1. Darken the room and place sample items (white paper, petroleum jelly, tonic water or club soda, assorted vitamins, white vinegar) on a tabletop.
2. Turn on a UV flashlight and illuminate each item, noting any color changes or glow.
3. Crush small amounts of vitamins (e.g., riboflavin, thiamine, niacin, B12) in water to make test solutions; observe under UV.
4. Mix a small amount of vitamin solution with white vinegar and check again under UV to see if the glow or color changes.
5. Compare additional household items known to fluoresce (e.g., detergent-brightened fabrics, highlighter ink, some currency security features).

How Fluorescence Works - The Science - NurdRage:

Chemistry | Fluorescent Experiment | DIY Home Experiment | Arts & Crafts | Science For Kids - Big Bang Academy Kids:

• Compare wavelengths: test a 365 nm “true UV” flashlight versus a 395–405 nm violet LED and note brightness differences.
• Make fluorescence art: draw on paper with petroleum jelly or highlighter, then reveal under UV.
• Test natural sources: tonic water (quinine), vitamin B2 (riboflavin), and chlorophyll extract (spinach in alcohol) for distinct colors.
• Contrast fluorescence vs phosphorescence using glow-in-the-dark plastic to discuss immediate vs delayed emission.

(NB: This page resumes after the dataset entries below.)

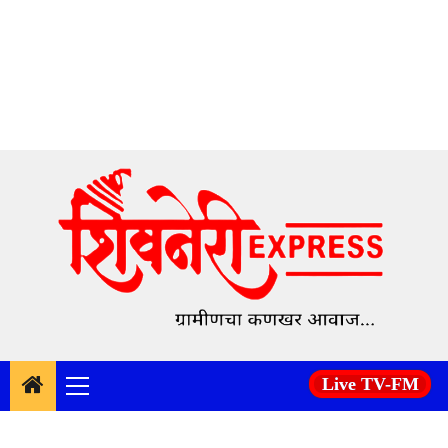
Skip
to
content
Live TV-FM
Primary
Menu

• Use only UVA/near-UV black lights intended for consumer use; avoid UV-C sources.
• Do not stare into the beam; limit direct eye and skin exposure. Consider UV-blocking glasses if sensitive.
• Handle vinegar and crushed vitamins carefully; avoid ingestion and contact with eyes. Label all mixtures and dispose properly.
• Protect surfaces and clothing from staining (highlighters, dyes). Wash hands after the activity.
• Keep small items and powders away from young children; supervise closely.

• Which items glowed most brightly, and what do they have in common? (They contain phosphors such as optical brighteners, quinine, or riboflavin that absorb UV and emit visible light.)
• Why does tonic water appear blue-white under UV? (Quinine fluoresces strongly in the blue.)
• Did mixing vinegar with certain vitamins change the glow? (Acidity can affect molecular form and fluorescence efficiency for some vitamins, notably B12 and riboflavin.)
• How is fluorescence different from phosphorescence? (Fluorescence stops almost immediately when the UV is removed; phosphorescence continues after excitation.)
• Where do we see fluorescence in everyday life? (Laundry brighteners, security features on money and IDs, forensic dyes, and some marine organisms.)